→ **TASK DESCRIPTION**
In full and word for word, give the records again.

BEGIN STUDY MATERIAL

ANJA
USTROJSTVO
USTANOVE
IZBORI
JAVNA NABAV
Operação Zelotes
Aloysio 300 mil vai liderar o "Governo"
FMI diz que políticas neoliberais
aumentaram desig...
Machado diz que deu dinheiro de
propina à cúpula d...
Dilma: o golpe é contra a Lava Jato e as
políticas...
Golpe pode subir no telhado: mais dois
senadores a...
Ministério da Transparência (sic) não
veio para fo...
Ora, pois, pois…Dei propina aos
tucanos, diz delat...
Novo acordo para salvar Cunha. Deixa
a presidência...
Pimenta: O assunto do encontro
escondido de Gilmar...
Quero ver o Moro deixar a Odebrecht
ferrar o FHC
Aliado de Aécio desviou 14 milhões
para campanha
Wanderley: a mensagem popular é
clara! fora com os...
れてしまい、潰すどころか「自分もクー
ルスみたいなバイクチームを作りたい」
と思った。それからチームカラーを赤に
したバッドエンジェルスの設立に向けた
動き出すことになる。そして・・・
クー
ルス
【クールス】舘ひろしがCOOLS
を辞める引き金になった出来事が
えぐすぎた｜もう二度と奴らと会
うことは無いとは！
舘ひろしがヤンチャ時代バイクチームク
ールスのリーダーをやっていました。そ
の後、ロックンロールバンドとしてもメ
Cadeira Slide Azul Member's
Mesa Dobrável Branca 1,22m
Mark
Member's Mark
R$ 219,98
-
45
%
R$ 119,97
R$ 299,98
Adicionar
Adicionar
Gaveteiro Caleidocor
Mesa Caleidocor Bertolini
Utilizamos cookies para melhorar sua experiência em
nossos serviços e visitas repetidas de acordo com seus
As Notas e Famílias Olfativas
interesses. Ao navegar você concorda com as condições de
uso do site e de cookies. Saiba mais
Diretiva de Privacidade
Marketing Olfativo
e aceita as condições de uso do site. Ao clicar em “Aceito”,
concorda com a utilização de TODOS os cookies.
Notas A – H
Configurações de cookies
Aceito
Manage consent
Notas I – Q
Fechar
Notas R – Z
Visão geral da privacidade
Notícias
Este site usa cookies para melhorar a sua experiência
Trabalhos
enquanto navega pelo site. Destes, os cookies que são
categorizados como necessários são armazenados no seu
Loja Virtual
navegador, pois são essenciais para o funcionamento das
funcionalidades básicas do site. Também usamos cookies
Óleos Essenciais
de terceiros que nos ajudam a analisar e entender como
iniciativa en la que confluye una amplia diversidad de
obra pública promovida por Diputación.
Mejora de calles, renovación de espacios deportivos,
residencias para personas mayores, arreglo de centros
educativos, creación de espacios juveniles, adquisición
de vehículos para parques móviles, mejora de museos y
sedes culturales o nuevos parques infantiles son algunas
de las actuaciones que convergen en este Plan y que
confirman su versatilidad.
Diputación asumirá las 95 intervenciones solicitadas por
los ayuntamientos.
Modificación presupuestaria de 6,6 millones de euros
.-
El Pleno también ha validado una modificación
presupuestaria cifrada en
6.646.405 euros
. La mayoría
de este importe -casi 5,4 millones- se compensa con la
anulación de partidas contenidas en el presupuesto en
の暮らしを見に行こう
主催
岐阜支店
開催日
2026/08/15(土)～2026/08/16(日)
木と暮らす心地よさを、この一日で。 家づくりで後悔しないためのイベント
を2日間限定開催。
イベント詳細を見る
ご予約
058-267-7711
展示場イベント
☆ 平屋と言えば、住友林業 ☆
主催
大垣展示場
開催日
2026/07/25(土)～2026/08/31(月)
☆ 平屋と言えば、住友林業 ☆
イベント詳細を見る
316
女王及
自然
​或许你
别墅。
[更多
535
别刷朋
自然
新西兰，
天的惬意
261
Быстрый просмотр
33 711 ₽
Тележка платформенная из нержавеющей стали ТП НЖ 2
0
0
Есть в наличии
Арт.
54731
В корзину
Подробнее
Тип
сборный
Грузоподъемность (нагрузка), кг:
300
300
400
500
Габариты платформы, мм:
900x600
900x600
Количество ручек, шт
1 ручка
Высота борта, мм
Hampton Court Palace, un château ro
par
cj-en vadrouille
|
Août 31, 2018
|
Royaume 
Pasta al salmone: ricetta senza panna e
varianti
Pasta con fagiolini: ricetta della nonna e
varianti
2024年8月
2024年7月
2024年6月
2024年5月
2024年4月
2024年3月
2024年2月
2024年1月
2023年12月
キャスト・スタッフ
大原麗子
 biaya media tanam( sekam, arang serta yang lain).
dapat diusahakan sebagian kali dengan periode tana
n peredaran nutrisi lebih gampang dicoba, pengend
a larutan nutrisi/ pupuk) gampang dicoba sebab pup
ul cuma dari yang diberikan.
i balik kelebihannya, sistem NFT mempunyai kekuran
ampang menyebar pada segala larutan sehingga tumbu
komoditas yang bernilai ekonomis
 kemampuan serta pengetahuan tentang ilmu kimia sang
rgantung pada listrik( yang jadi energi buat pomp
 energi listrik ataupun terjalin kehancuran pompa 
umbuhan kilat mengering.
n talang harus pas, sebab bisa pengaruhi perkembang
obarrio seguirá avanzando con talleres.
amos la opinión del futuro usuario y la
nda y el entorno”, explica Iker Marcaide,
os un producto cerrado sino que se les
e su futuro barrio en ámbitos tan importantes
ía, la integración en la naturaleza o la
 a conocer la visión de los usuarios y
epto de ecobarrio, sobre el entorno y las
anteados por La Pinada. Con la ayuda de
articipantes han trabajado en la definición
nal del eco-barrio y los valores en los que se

END STUDY MATERIAL

→ **SOLUTION TO THIS PROBLEM**
ANJA
USTROJSTVO
USTANOVE
IZBORI
JAVNA NABAV
Operação Zelotes
Aloysio 300 mil vai liderar o "Governo"
FMI diz que políticas neoliberais
aumentaram desig...
Machado diz que deu dinheiro de
propina à cúpula d...
Dilma: o golpe é contra a Lava Jato e as
políticas...
Golpe pode subir no telhado: mais dois
senadores a...
Ministério da Transparência (sic) não
veio para fo...
Ora, pois, pois…Dei propina aos
tucanos, diz delat...
Novo acordo para salvar Cunha. Deixa
a presidência...
Pimenta: O assunto do encontro
escondido de Gilmar...
Quero ver o Moro deixar a Odebrecht
ferrar o FHC
Aliado de Aécio desviou 14 milhões
para campanha
Wanderley: a mensagem popular é
clara! fora com os...
れてしまい、潰すどころか「自分もクー
ルスみたいなバイクチームを作りたい」
と思った。それからチームカラーを赤に
したバッドエンジェルスの設立に向けた
動き出すことになる。そして・・・
クー
ルス
【クールス】舘ひろしがCOOLS
を辞める引き金になった出来事が
えぐすぎた｜もう二度と奴らと会
うことは無いとは！
舘ひろしがヤンチャ時代バイクチームク
ールスのリーダーをやっていました。そ
の後、ロックンロールバンドとしてもメ
Cadeira Slide Azul Member's
Mesa Dobrável Branca 1,22m
Mark
Member's Mark
R$ 219,98
-
45
%
R$ 119,97
R$ 299,98
Adicionar
Adicionar
Gaveteiro Caleidocor
Mesa Caleidocor Bertolini
Utilizamos cookies para melhorar sua experiência em
nossos serviços e visitas repetidas de acordo com seus
As Notas e Famílias Olfativas
interesses. Ao navegar você concorda com as condições de
uso do site e de cookies. Saiba mais
Diretiva de Privacidade
Marketing Olfativo
e aceita as condições de uso do site. Ao clicar em “Aceito”,
concorda com a utilização de TODOS os cookies.
Notas A – H
Configurações de cookies
Aceito
Manage consent
Notas I – Q
Fechar
Notas R – Z
Visão geral da privacidade
Notícias
Este site usa cookies para melhorar a sua experiência
Trabalhos
enquanto navega pelo site. Destes, os cookies que são
categorizados como necessários são armazenados no seu
Loja Virtual
navegador, pois são essenciais para o funcionamento das
funcionalidades básicas do site. Também usamos cookies
Óleos Essenciais
de terceiros que nos ajudam a analisar e entender como
iniciativa en la que confluye una amplia diversidad de
obra pública promovida por Diputación.
Mejora de calles, renovación de espacios deportivos,
residencias para personas mayores, arreglo de centros
educativos, creación de espacios juveniles, adquisición
de vehículos para parques móviles, mejora de museos y
sedes culturales o nuevos parques infantiles son algunas
de las actuaciones que convergen en este Plan y que
confirman su versatilidad.
Diputación asumirá las 95 intervenciones solicitadas por
los ayuntamientos.
Modificación presupuestaria de 6,6 millones de euros
.-
El Pleno también ha validado una modificación
presupuestaria cifrada en
6.646.405 euros
. La mayoría
de este importe -casi 5,4 millones- se compensa con la
anulación de partidas contenidas en el presupuesto en
の暮らしを見に行こう
主催
岐阜支店
開催日
2026/08/15(土)～2026/08/16(日)
木と暮らす心地よさを、この一日で。 家づくりで後悔しないためのイベント
を2日間限定開催。
イベント詳細を見る
ご予約
058-267-7711
展示場イベント
☆ 平屋と言えば、住友林業 ☆
主催
大垣展示場
開催日
2026/07/25(土)～2026/08/31(月)
☆ 平屋と言えば、住友林業 ☆
イベント詳細を見る
316
女王及
自然
​或许你
别墅。
[更多
535
别刷朋
自然
新西兰，
天的惬意
261
Быстрый просмотр
33 711 ₽
Тележка платформенная из нержавеющей стали ТП НЖ 2
0
0
Есть в наличии
Арт.
54731
В корзину
Подробнее
Тип
сборный
Грузоподъемность (нагрузка), кг:
300
300
400
500
Габариты платформы, мм:
900x600
900x600
Количество ручек, шт
1 ручка
Высота борта, мм
Hampton Court Palace, un château ro
par
cj-en vadrouille
|
Août 31, 2018
|
Royaume 
Pasta al salmone: ricetta senza panna e
varianti
Pasta con fagiolini: ricetta della nonna e
varianti
2024年8月
2024年7月
2024年6月
2024年5月
2024年4月
2024年3月
2024年2月
2024年1月
2023年12月
キャスト・スタッフ
大原麗子
 biaya media tanam( sekam, arang serta yang lain).
dapat diusahakan sebagian kali dengan periode tana
n peredaran nutrisi lebih gampang dicoba, pengend
a larutan nutrisi/ pupuk) gampang dicoba sebab pup
ul cuma dari yang diberikan.
i balik kelebihannya, sistem NFT mempunyai kekuran
ampang menyebar pada segala larutan sehingga tumbu
komoditas yang bernilai ekonomis
 kemampuan serta pengetahuan tentang ilmu kimia sang
rgantung pada listrik( yang jadi energi buat pomp
 energi listrik ataupun terjalin kehancuran pompa 
umbuhan kilat mengering.
n talang harus pas, sebab bisa pengaruhi perkembang
obarrio seguirá avanzando con talleres.
amos la opinión del futuro usuario y la
nda y el entorno”, explica Iker Marcaide,
os un producto cerrado sino que se les
e su futuro barrio en ámbitos tan importantes
ía, la integración en la naturaleza o la
 a conocer la visión de los usuarios y
epto de ecobarrio, sobre el entorno y las
anteados por La Pinada. Con la ayuda de
articipantes han trabajado en la definición
nal del eco-barrio y los valores en los que se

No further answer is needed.